Explanatory term [attribute name in Korp / attribute name in the xml file]

Descriptive metadata  
• Task ID [task id / task_id] Task ID in the corpus. A letter prefix (for a school) + T(ask) + a running number, e.g. WT14. Total of 8 unique tasks
• Datum [date / datum] Automatic Korp value, e.g. “2014-01-01”, in this case - a derivative of task_date. Datum is used by Korp search engine to create trend diagrams.
  inträdesprov A -HT12: 2012-08-30; VT13:2012-12-12
  mitterminsprov B –HT12: 2012-10-16; VT13:2013-03-20
  slutprov C –HT12: 2012-12-12; VT13:2013-05-21
  omprov D –HT12: 2013-01-10; VT13:2013-06-05
• Task date [task date / task_date] The year and week (year-week) when the essay was written, e.g. 2012-W44 (SW1203 data collected during 2012-2013)
• Course type / school form [school type / school_type] A generic description of the type of the school/education where essay has been collected from
  Universitetet
• Course level [course subject / course_subject] Behörighetsgivande kurs
• Grading scale [grading scale / grading_scale] CEFR (B1-C2)
Writing task details  
• Task type [task type / task_type] A: Inträdesuppsats (52 st)
  B: Mitterminsuppsats (41 st)
  C: Slutprovsuppsats (45 st)
  D: Omprov (3 st)
• Task - format [task format / task_format] Handwritten
• Task duration (in minutes) 210 minutes
• Text type / genre [genre / text_types] Argumenterande
• Task instructions yes, for some tasks
• Allowed aids None except handouts
• Tasks - subject / topic [task_subject / subject] E.g.
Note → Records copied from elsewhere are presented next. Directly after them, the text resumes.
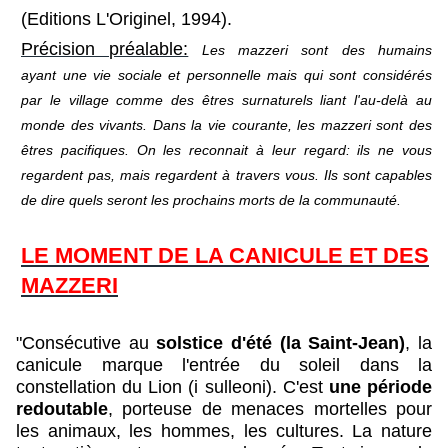
(
Editions L'Originel
, 1994).
Précision préalable:
Les mazzeri sont des humains
ayant une vie sociale et personnelle mais qui sont considérés
par le village comme des êtres surnaturels liant l'au-delà au
monde des vivants. Dans la vie courante, les mazzeri sont des
êtres pacifiques. On les reconnait à leur regard: ils ne vous
regardent pas, mais regardent à travers vous.​ Ils sont capables
de dire quels seront les prochains morts de la communauté.
LE MOMENT DE LA CANICULE ET DES
MAZZERI
"Consécutive au
solstice d'été (la Saint-Jean)
, la
canicule marque l'entrée du soleil dans la
constellation du Lion (i sulleoni). C'est
une période
redoutable
, porteuse de menaces mortelles pour
les animaux, les hommes, les cultures. La nature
Yttrandefrihet
• Lessontext_topic [lessontext_topic / lessontext_topic] Topics in accordance with COCTAILL taxonomy https://www.aclweb.org/anthology/W14-3510.pdf. N/A for SW1203
• Task_url links where available
  Ett brev till politikerna i kommunen: handout
  Det goda livet: handout
  Internet som mötesplats: handout
  Traditioner och traditioners betydelse:
  Familjtyper (handout N/A)
  Turism (handout N/A)
  Yttrandefrihet (handout N/A)
  Engelska som världsspråk (handout N/A)

2.4 Essay metadata

Explanatory term [attribute name in Korp / attribute name in the xml file]

Descriptive metadata  
• Essay ID [essay ID / essay_id] Essay ID consists of a student ID (e.g. W1) + task ID (e.g. WT1) == W1WT1
• Essays per student [uppsatser/student / nr_essay_student] numbers 1-5, indicating “recurrent” (longitudinal) students if the value is 2 or above. For example, “2” means that there are 2 essays written by that particular student
  1 essay/student => 5
  2 essays/student => 28
  3 essays/student => 96
  4 essays/student => 12
• CEFR level [proficiency level / cefr_level] B1 => 40 essays
  B2 => 71 essays
  C1 => 23
  C2 => 7
• Grade [grade / grade] In SW1203 grade and CEFR level are the same
• Full text [full text / svala_link] A link to the full essay that opens in SVALA annotation tool
Additional attributes A few attributes that are present in other SweLL subcorpora, and have been added to each SweLL subcorpus for the sake of interoperability.
• Result on the writing assignment [written proficiency / written_result] TISUS-attribute
• Reading comprehension 1 / LF1 [reading comprehension (result), part 1 / lf1_result] TISUS-attribute
• Reading comprehension 2 / LF2 [reading comprehension (result), part 2 / lf2_result] TISUS-attribute
• Reading comprehension, sum [reading comprehension (sum) / lf_sum] TISUS-attribute
• Oral proficiency [oral proficiency / oral_result] TISUS-attribute
• Final grade [final grade / final_grade] TISUS-attribute

2.5 School metadata

Explanatory term [attribute name in Korp / attribute name in the xml file]

Description  
School ID [source / source] Letter W for SW1203; a unversity course for prospective students, preparatory before TISUS exam
Approximate level [approximate level / approximate_level] Level assigned based on the type of course, roughly split into A:Beginners, B:Intermediate and C:Advanced, with additional marker “Fortsättning” (i.e. Continuation) added where necessary. Note the the order of the two descriptors always come in the alphabetical order, thus sometimes taking form of “Forsättning, Nybörjare” (i.e. Continuation, Beginner)